Winds from the Arabian Sea have traditionally been weak but now seem to be strengthening, Ali said.
This year monsoon winds were "extremely erratic", he said, with hotter temperatures in the Arabian Sea leading to monsoon depressions that dumped unexpectedly heavy rainfall on an unprepared Karachi, Pakistan's financial hub.
"The sea and winds behaved very differently this monsoon," he noted.
Record-breaking heavy rain in Karachi in August killed over 100 people and disrupted the lives of many of the city's more than 15 million residents as water flooded main roads and homes.
The city received its largest-ever-recorded rainfall total in a single day on August 24, when 230 mm (9 inches) of rain fall in just 12 hours, according to the Pakistan Meteorology Department.
Over the month, Karachi received 484 mm (19 inches) of rain, the highest total in at least 90 years, it noted.
Heavier rainfall in Karachi this year was in part the result of a La Nina phenomenon, a regular oscillation in Pacific Ocean surface temperatures that can drive changes in rainfall, said Moetasim Ashfaq, a climate computational scientist at Oak Ridge National Laboratory in the U.S. state of Tennessee.
It was likely the larger driver of this year's shift in rainfall, he said.
But as climate change warms oceans, it is also accelerating evaporation of water, which then falls as rain - one significant additional driver of Karachi's floods, he said.
Both scientists have been part of a research effort through GCISC to better predict extreme weather in South Asia and help countries adapt to it.
A paper published by Ashfaq and a dozen international researchers in June, in the journal Climate Dynamics, predicted that unchecked climate-changing emissions could shorten Asian monsoons, with more intense rain falling in a shorter period.
The rest of the year would then have longer dry periods, it said.
These extremes could worsen floods, droughts, wildfires and other weather-related threats that already pose a problem in the region, the scientists said.
Malik Amin Aslam, the Pakistan prime minister's special assistant on climate change, said the reports indicate the "frequency and intensity of climate-triggered freak events is going up in Pakistan".
That was likely to affect not just urban communities but farmers, he said.
"The timing of rains is radically shifting without allowing an agriculture adaptation to adjust to the new reality," he said.
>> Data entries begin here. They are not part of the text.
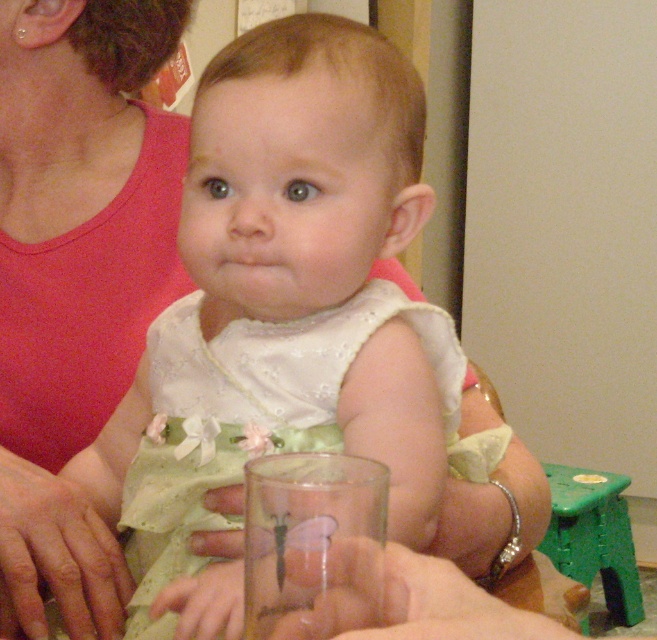 Question: Which of the following is the closest to the observer?

Choices:
 (A) transparent glass at center
 (B) white satin dress at center

Answer: (A)

Question: Among these objects, which one is nearest to the camera?

Choices:
 (A) white satin dress at center
 (B) transparent glass at center
 (C) matte pink tank top at upper left

Answer: (B)

Question: Is white satin dress at center thinner than matte pink tank top at upper left?

Choices:
 (A) no
 (B) yes

Answer: (A)

Question: Does matte pink tank top at upper left have a smaller size compared to transparent glass at center?

Choices:
 (A) no
 (B) yes

Answer: (A)

Question: Which object is positioned closest to the white satin dress at center?

Choices:
 (A) transparent glass at center
 (B) matte pink tank top at upper left

Answer: (B)

Question: Does white satin dress at center appear on the left side of matte pink tank top at upper left?

Choices:
 (A) no
 (B) yes

Answer: (A) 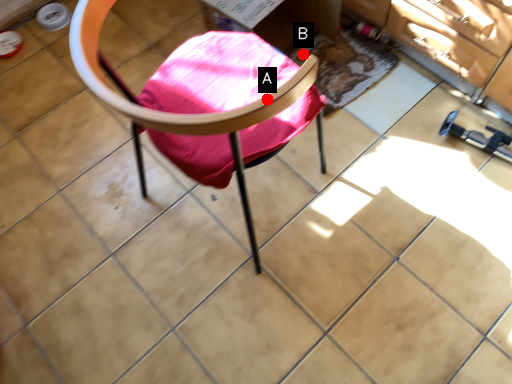 Question: Two points are circled on the image, labeled by A and B beside each circle. Which of the following is the closest to the observer?

Choices:
 (A) A is closer
 (B) B is closer

Answer: (A) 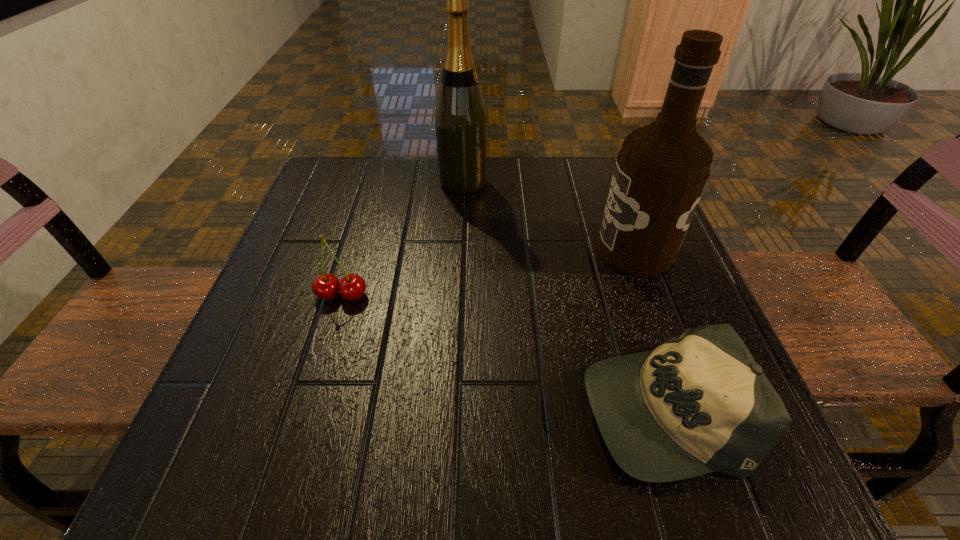 The width and height of the screenshot is (960, 540). I want to click on vacant area located on the label of the third nearest object, so click(510, 249).

Locate an element on the screen. Image resolution: width=960 pixels, height=540 pixels. vacant point located 0.280m with the stems of the cherry pointing upwards is located at coordinates (288, 474).

You are a GUI agent. You are given a task and a screenshot of the screen. Output one action in this format:
    pyautogui.click(x=<x>, y=<y>)
    Task: Click on the free space located on the front-facing side of the baseball cap
    This screenshot has width=960, height=540.
    Given the screenshot: What is the action you would take?
    [x=489, y=407]

I want to click on blank space located on the front-facing side of the baseball cap, so click(339, 407).

Find the location of a particular element. free region located on the front-facing side of the baseball cap is located at coordinates (496, 407).

I want to click on object that is at the far edge, so click(460, 118).

This screenshot has width=960, height=540. In order to click on object that is at the near edge in this screenshot , I will do `click(699, 403)`.

Locate an element on the screen. The width and height of the screenshot is (960, 540). object at the left edge is located at coordinates (326, 286).

Locate an element on the screen. The height and width of the screenshot is (540, 960). alcohol located at the right edge is located at coordinates (661, 170).

The image size is (960, 540). I want to click on baseball cap situated at the right edge, so click(699, 403).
In a recent trip to Pakistan's mountainous north, he said, he had seen how the shifting South Asian monsoon was accelerating glacier melt, while Karachi and Sindh province's coast were receiving heavy rains that once fell out at sea.
He said Sindh is one of the most climate-impacted regions of the country, with worsening heatwaves also making life difficult for residents.
To deal with increasing extreme rainfall and glacier melt, he said, the country needed to find ways to capture and store "the huge amounts of water which are becoming available" in order to recharge aquifers and provide water in dry periods.
Ashfaq agreed that more reservoirs and dams were needed to store water and for flood control. Cities and towns also needed to adapt their infrastructure for extreme rainfall events and move homes away from riverbanks, he said.